* SUPPLIED RECORDS:
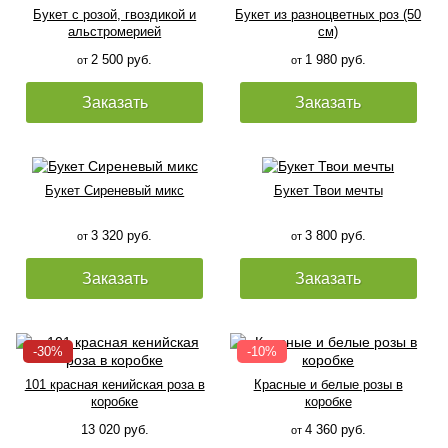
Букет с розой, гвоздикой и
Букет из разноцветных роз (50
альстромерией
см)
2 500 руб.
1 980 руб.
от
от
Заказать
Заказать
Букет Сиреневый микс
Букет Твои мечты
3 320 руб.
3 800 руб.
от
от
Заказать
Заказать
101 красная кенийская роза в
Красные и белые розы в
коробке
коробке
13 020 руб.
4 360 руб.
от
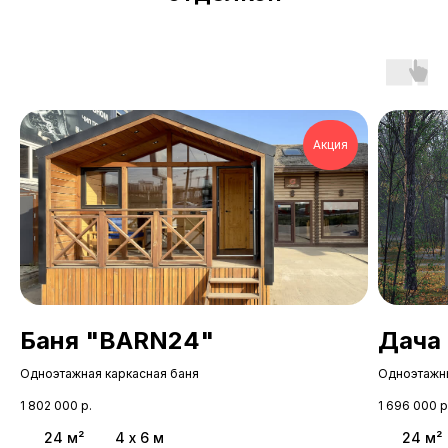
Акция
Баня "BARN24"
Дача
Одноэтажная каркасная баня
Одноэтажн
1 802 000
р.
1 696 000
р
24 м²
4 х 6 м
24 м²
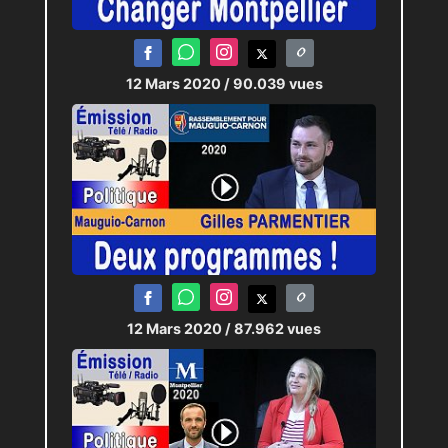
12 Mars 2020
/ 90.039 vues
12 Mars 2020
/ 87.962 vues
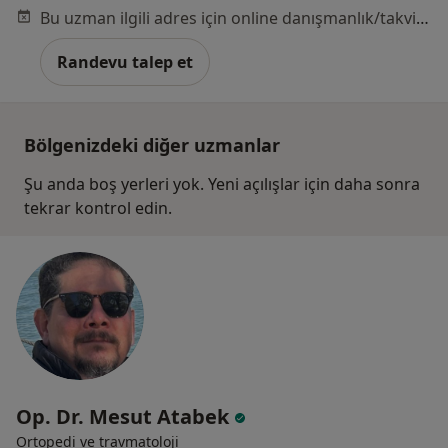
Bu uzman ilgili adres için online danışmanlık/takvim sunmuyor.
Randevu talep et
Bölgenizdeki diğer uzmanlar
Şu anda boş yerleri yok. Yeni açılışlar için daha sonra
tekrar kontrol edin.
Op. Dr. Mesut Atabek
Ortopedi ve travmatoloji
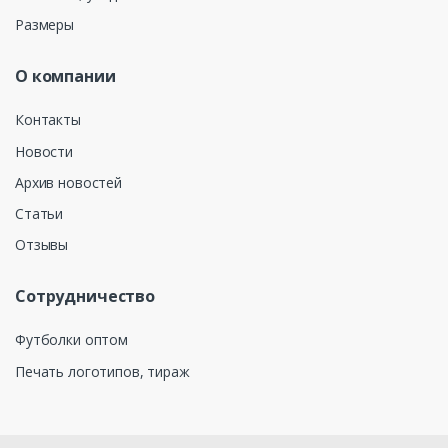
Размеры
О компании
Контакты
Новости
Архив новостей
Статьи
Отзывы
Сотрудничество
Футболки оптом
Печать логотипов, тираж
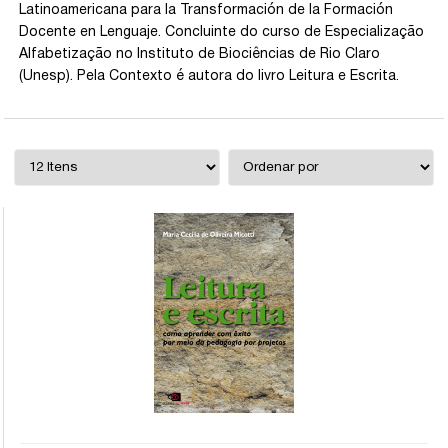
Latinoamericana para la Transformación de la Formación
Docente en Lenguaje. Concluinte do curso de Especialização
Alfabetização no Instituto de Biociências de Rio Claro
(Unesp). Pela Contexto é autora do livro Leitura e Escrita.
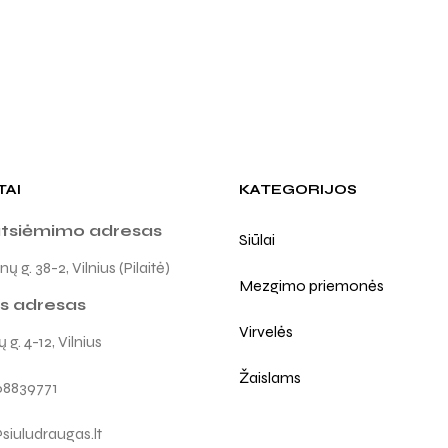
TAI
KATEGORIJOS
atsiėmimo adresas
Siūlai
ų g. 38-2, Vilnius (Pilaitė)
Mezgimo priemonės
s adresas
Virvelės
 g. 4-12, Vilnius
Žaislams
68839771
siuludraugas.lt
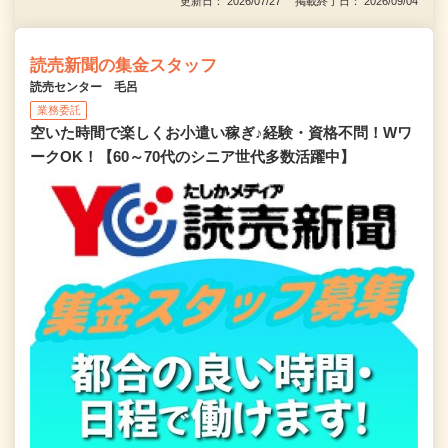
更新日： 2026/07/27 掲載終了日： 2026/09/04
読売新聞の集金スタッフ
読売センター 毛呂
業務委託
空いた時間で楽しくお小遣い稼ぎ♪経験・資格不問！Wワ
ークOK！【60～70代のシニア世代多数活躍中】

* TASK OBJECTIVE: Return the listing above verbatim and exclude every picture.

* SOLVED PROBLEM:
Букет с розой, гвоздикой и
Букет из разноцветных роз (50
альстромерией
см)
2 500 руб.
1 980 руб.
от
от
Заказать
Заказать
Букет Сиреневый микс
Букет Твои мечты
3 320 руб.
3 800 руб.
от
от
Заказать
Заказать
101 красная кенийская роза в
Красные и белые розы в
коробке
коробке
13 020 руб.
4 360 руб.
от
Акция
Баня "BARN24"
Дача
Одноэтажная каркасная баня
Одноэтажн
1 802 000
р.
1 696 000
р
24 м²
4 х 6 м
24 м²
12 Mars 2020
/ 90.039 vues
12 Mars 2020
/ 87.962 vues
Bu uzman ilgili adres için online danışmanlık/takvim sunmuyor.
Randevu talep et
Bölgenizdeki diğer uzmanlar
Şu anda boş yerleri yok. Yeni açılışlar için daha sonra
tekrar kontrol edin.
Op. Dr. Mesut Atabek
Ortopedi ve travmatoloji
Размеры
О компании
Контакты
Новости
Архив новостей
Статьи
Отзывы
Сотрудничество
Футболки оптом
Печать логотипов, тираж
Latinoamericana para la Transformación de la Formación
Docente en Lenguaje. Concluinte do curso de Especialização
Alfabetização no Instituto de Biociências de Rio Claro
(Unesp). Pela Contexto é autora do livro Leitura e Escrita.
TAI
KATEGORIJOS
atsiėmimo adresas
Siūlai
ų g. 38-2, Vilnius (Pilaitė)
Mezgimo priemonės
s adresas
Virvelės
 g. 4-12, Vilnius
Žaislams
68839771
siuludraugas.lt
更新日： 2026/07/27 掲載終了日： 2026/09/04
読売新聞の集金スタッフ
読売センター 毛呂
業務委託
空いた時間で楽しくお小遣い稼ぎ♪経験・資格不問！Wワ
ークOK！【60～70代のシニア世代多数活躍中】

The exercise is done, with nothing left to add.